The valuation is a bit high, but that’s what comes with blue-chip premium companies. How do the charts look?
Trading Coca-Cola Stock
Look at the volatile trading range over the past few weeks. The daily chart above shows Coca-Cola’s stunning drop from $60 to $51.58. Then the rally back to $59 and subsequent decline back to $51.48.
There are positives and negatives from this raging volatility. On the plus side, the stock has a solid downside level to measure against near $51.50. Twice now this level has buoyed Coca-Cola stock even amid fierce market selling.
On the downside though, the stock is below all of its major moving averages. Further, Coca-Cola is struggling to reclaim the 200-day moving average, a level that was support early in the selloff.
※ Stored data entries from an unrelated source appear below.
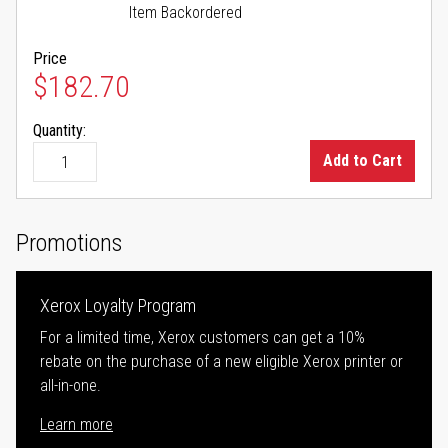
Item Backordered
Price
$182.70
Quantity:
Add to Cart
Promotions
Xerox Loyalty Program
For a limited time, Xerox customers can get a 10%
rebate on the purchase of a new eligible Xerox printer or
all-in-one.
Learn more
A look at the weekly chart below shows a similar struggle with the 50-week moving average. However, KO stock is still above its 100-week and 200-week moving averages, as well as long-term uptrend support.
The current technical landscape gives investors an interesting roadmap. In the case of Coca-Cola, I need to see shares reclaim the 200-day moving average and 50-week moving average. Above that puts $55 on the table, with $59 in play above that.
If it can’t reclaim those moving averages, the $51.50 low is still in play. Below that and the $48 to $49 breakout level is possible, along with the 100-week moving average.
With the Volatility Index VIX so high, traders need to remember to go one step at a time and be willing to let pitches go by without swinging. Remember, this still a tough tape to trade.